It’s All They Can Afford

For some reason this story on the report of the actuary of the California Public Employee Retirement System, remarking on the 1% return when their projections require 7.5%:

While the fund’s actuary recommended lowering the rate to 7.25 percent, the Calpers board said at the time that would burden local governments when they were already coping with financial strains.

reminded me of this exchange from the Woody Allen screenplay for What’s New, Pussycat?, back when Woody Allen was actually funny:

Michael James: Did you find a job?
Victor Skakapopulis: Yeah, I got something at the striptease. I help the girls dress and undress.
Michael James: Nice job.
Victor Skakapopulis: Twenty francs a week.
Michael James: Not very much.
Victor Skakapopulis: It’s all I can afford.

Considering that the reason that California local government have financial strains is largely due to high payrolls and employee benefits, it’s a bit circular, isn’t it?

6 comments… add one
  • Icepick Link

    Thank God California has decided to take on a project that will cost tens of billions of dollars (if they’re lucky). I mean, that ought to help their finances, yes?

  • jan Link

    Nice, Tongue-in-cheek, Icepick.

  • Drew Link

    In the past you have, Dave, correctly in my opinion, noted that IL has an unrealistic target. 8% if I recall correctly. This is the same situation, but also augments a point I’ve made.

    I do not know what the composition of the CALPERS portfolio is, but I doubt it is radically different from many state pension funds. ZIRP is destroying them on “safe securities.”. I also heard that their public and private equity allocations had done poorly. This is interesting. The stock market is widely reported on, so I won’t comment on that. But wrt PE, CALPERS is huge, and wouldn’t even look at a small fund like ours. Further, big PE funds were all the rage in the 2005-2008 timeframe. So CALPERS is probably in a bunch of big funds.

    There is a thing called the “J Curve” in PE. It’s just a fancy way of saying that these are long term illiquid investments that are negative cash flow for the first 1-5 years (to fund investments) and then goes positive in the out years, perhaps 7-8-9 years out, as these investments are harvested. Your capital account goes deeply negative, and then hopefully positive. Well, in that 2005-2008 period purchase multiples were high, and then, oopsey, the proverbial sheet hit the fan. The J curve didn’t J. So it would be no surprise that CALPERS didn’t get the PE returns on their, say, 5-15% portfolio allocation to PE. A double whammy. ZIRP and this…… And a 1% return. Oops.

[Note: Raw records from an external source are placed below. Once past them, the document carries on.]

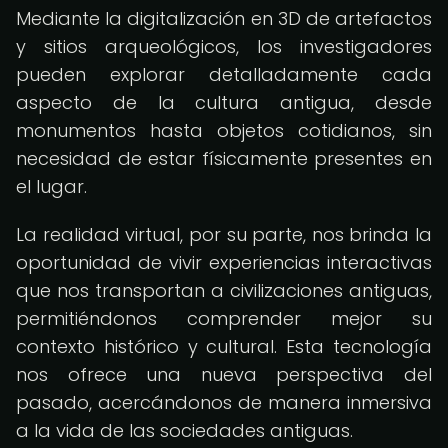
Mediante la digitalización en 3D de artefactos
y sitios arqueológicos, los investigadores
pueden explorar detalladamente cada
aspecto de la cultura antigua, desde
monumentos hasta objetos cotidianos, sin
necesidad de estar físicamente presentes en
el lugar.
La realidad virtual, por su parte, nos brinda la
oportunidad de vivir experiencias interactivas
que nos transportan a civilizaciones antiguas,
permitiéndonos comprender mejor su
contexto histórico y cultural. Esta tecnología
nos ofrece una nueva perspectiva del
pasado, acercándonos de manera inmersiva
a la vida de las sociedades antiguas.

    This is why I have railed in some comments maybe a week or two ago about how ZIRP isn’t the friend of the cops, firemen, teachers and other public employees. (and to the Dave schulers of the world) There is no yield to “safe” securities. You Obamaphiles out there ought to think about that when he makes his inane speeches and encourages loose policy, and people talk about the desirability of QE3. And further, I made the point that it encourages “yield chase” into risky assets. But those more volatile assets may not be performing when CALPERS has cash outflow needs. And so like their PE portfolio, which may recover over time, if they have to liquidate now due to simple cash flow requirements……..they are screwed.

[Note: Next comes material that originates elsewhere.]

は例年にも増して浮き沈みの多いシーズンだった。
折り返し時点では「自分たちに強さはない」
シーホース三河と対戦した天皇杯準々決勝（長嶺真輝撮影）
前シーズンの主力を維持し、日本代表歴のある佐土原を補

    That’s not good money management. And ZIRP only helps the ginormous banks and politicians. The Average Joe screwed again by big government and their self interest.

    Gee. Ever heard that from me before?

  • steve Link

    Then the effects on the economy of higher interest rates would be what? Taxes are bad for business. Borrowing money at higher rates is good?

    Steve

  • Drew Link

    Nice try, Steve. I’m sure you are a wonderful doctor, but……

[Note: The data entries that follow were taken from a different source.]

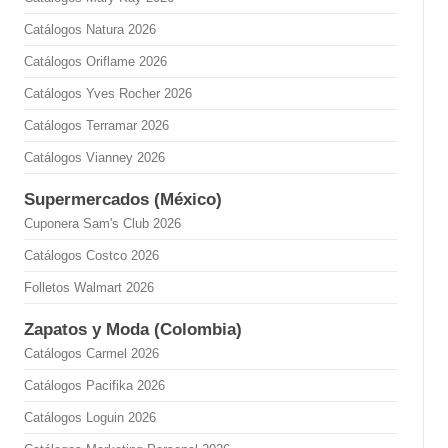
Catálogos Natura 2026
Catálogos Oriflame 2026
Catálogos Yves Rocher 2026
Catálogos Terramar 2026
Catálogos Vianney 2026
Supermercados (México)
Cuponera Sam's Club 2026
Catálogos Costco 2026
Folletos Walmart 2026
Zapatos y Moda (Colombia)
Catálogos Carmel 2026
Catálogos Pacifika 2026
Catálogos Loguin 2026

    The market and term structure of interest rates tells people how to behave. Second, for every borrower there is a lender. It’s not a dead weight loss. If you are a 70 year old grandma you want a yield on savings. If a business has an opportunity they need to pay the freight.

    The point of ZIRP is to benefit the government, in their profligate borrowing, and big banks, with their crappy balance sheets. Taxes just go to feed the monster. It’s like Soylent Green.

    Again, not to be a prick, you stick to medicine, Michael should stick to writing. I live in the capital markets every damned day.

  • Icepick Link

    As Drew mentions, those low interest rates are going to be crushing any company with a pension plan. They’re going to have to pump money into those plans instead of into the business. Businesses with pension plans are a diminishing part of the market, unfortunately, but I’m sure Disney, for example, would rather spend more money on their operations than on funding their pension and retiree medical costs.